Here’s a GPU algorithms question relevant to a problem I’m trying to speed up:

Let’s suppose I conceptually have a data field like the following, where 512 is the number of threads in the warp:

bool is_a_foo[131072][512]

The bools in this structure represent whether data elsewhere (which happens to have similar dimensions… but that’s irrelevant) is a foo. For simplicity, let’s assume I’m just running on one GPU block, with each thread ripping through (in lock step via a __syncwarp()… but please don’t let that be too distracting, as in practice I’m doing something more sensical) locations 0->131071. In other words, each thread’s code looks something like the following:

// assume is_a_foo is initialized earlier to 0's by some sort of memset call
for (int i = 0; i < 131072; ++i) {
    if (something_kind_of_expensive_but_not_the_bottleneck()) {
        is_a_foo[ i ][thread] = true;
    }
}

With each bool represented as 8 bits, no data is lost. However, let’s suppose that I’d like to tighten up the memory/cache footprint and bandwidth consumption. We could instead represent the above data structure as:

unsigned int is_a_foo[131072][512 / (sizeof(unsigned int) * 8)];

And we can perform bit arithmetic to set the particular bit of interest to 1.

The problem is that without any special handling, the writes to is_a_foo will smash each other, and not every field that should be set to a 1 will necessarily be set to a 1.

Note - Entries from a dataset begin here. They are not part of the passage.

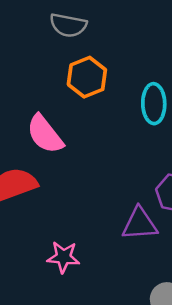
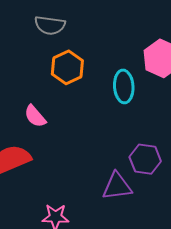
pink semicircle: (45, 134) -> (35, 116), size x0.7

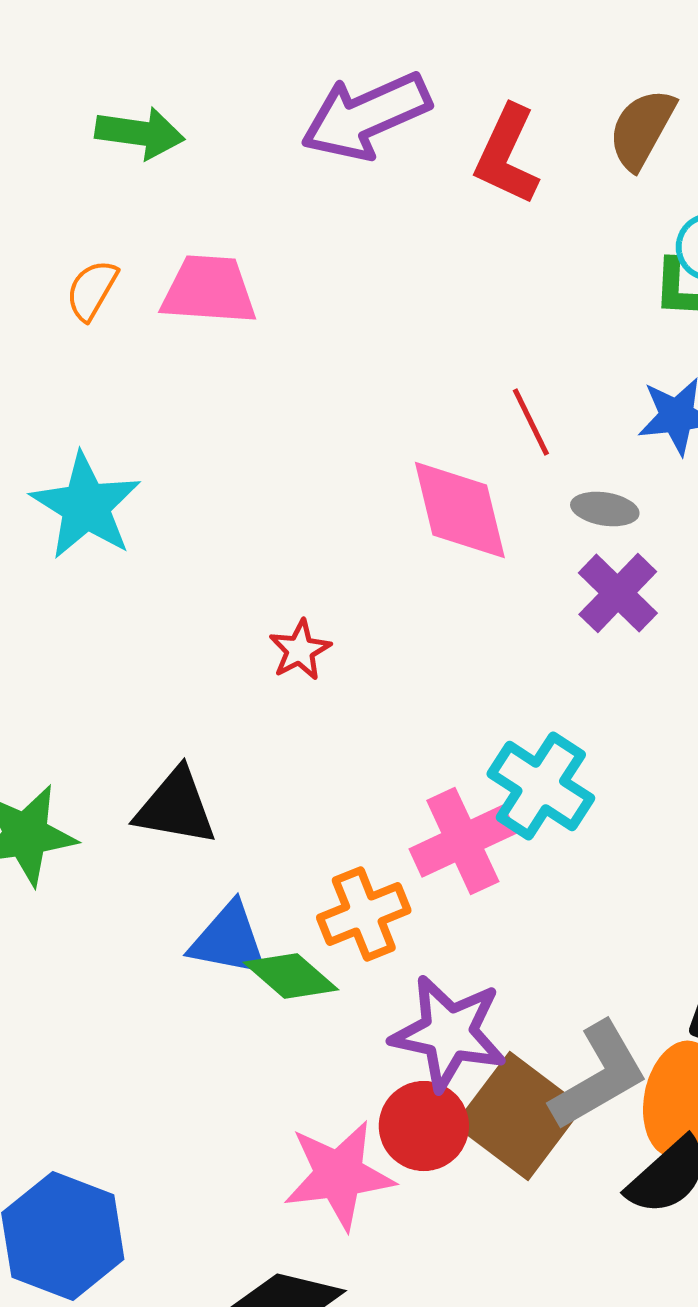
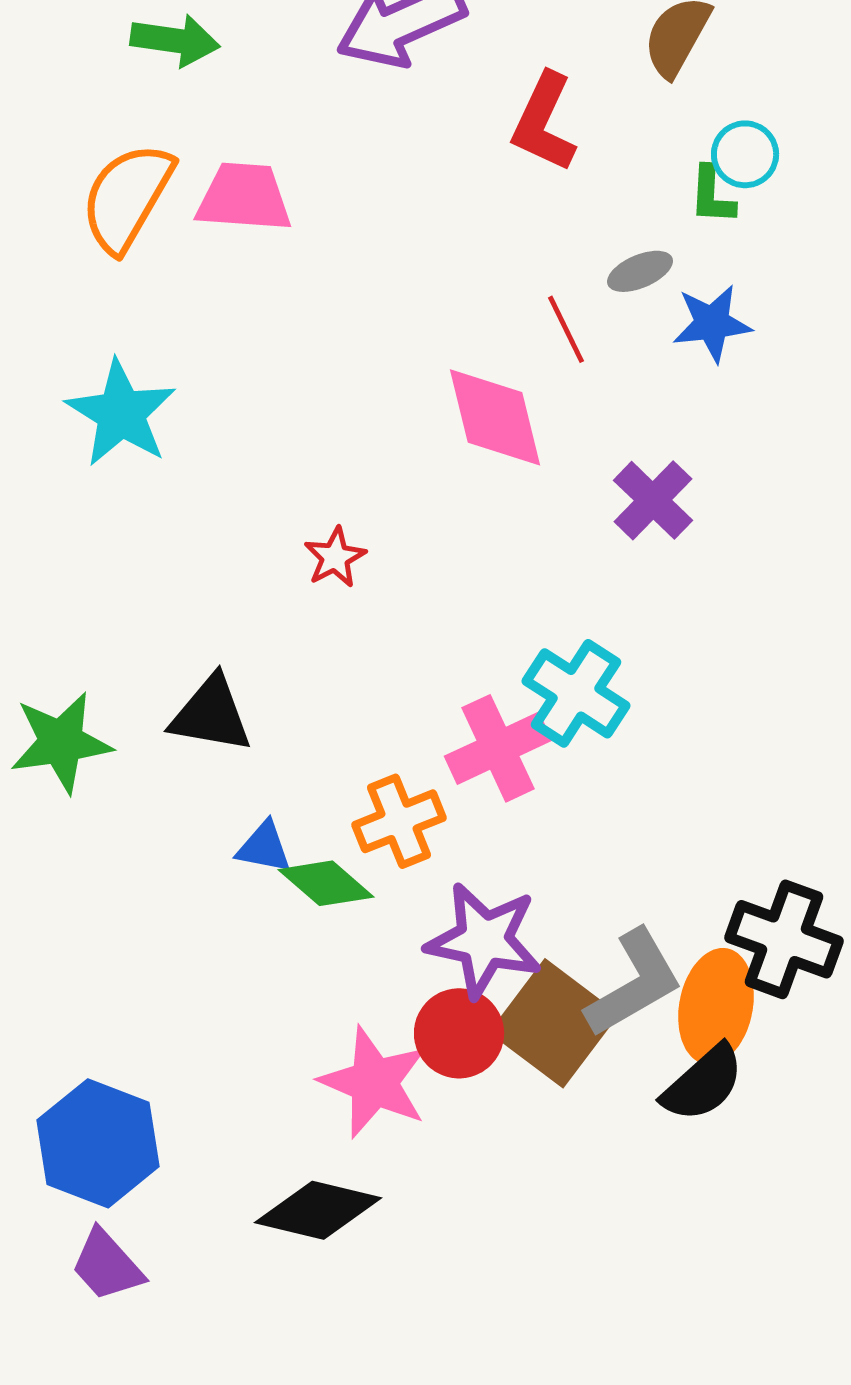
red L-shape: (507, 155) -> (544, 122), moved
orange semicircle: (92, 290) -> (127, 197), size x1.8
gray ellipse: (605, 509) -> (640, 271), moved, turned -32
blue triangle: (229, 940) -> (264, 847), size x0.7
pink star: (339, 1175) -> (374, 1082), turned 30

In the case that we’re willing to do something special, we can use atomicCAS to ensure that no writes are lost. Unfortunately, this seems kind of expensive. Indeed, in my application, where a kernel launch takes about 30 milliseconds, the kernel execution time increases by approximately 50%. (It’s currently unclear whether the additional time is due to the atomic op or the extra instructions, but I suspect it’s the atomic op.)

One thing that would mitigate the damage is if I were able to operate on unsigned chars instead of unsigned ints. Unfortunately, CUDA provides no such interface. And, when I operate on unsigned shorts, I get a compiler error about the function not being available for unsigned shorts (details available upon request).

All this is to ask, are there any algorithms/data structures that are a good fit for this type of operation on a GPU?

One idea is to use atomicAdd instead of atomicCAS, which could at least theoretically, be cheaper to implement in the hardware.

This would work in this situation, because only one thread will ever be writing to one bit in the array. Therefore, before adding 1 in the appropriate slot, I can test to make sure the bit of interest is 0 before performing the addition. If the bit is already 1, then I’ve simply set that bit earlier, and there’s no need to try to set the bit to 1 yet again (which would result in an overflow in this case).

I should have stated that in my application, bits will only ever go from 0->1 but never from 1->0, and that bits can be set more than once (it’s as if there’s an outer for loop that’s not shown for the sake of presenting a “simple” question).

The cross posting has a sensible answer, IMO:

https://stackoverflow.com/questions/55192870/writing-in-parallel-to-a-bitset-on-a-gpu

You may wish to study the various warp collective instrinsics. They are documented in the programming guide.

https://docs.nvidia.com/cuda/cuda-c-programming-guide/index.html#warp-vote-functions

Thanks @Robert_Crovella. The __ballot functions may do the trick. Will report back with how it goes.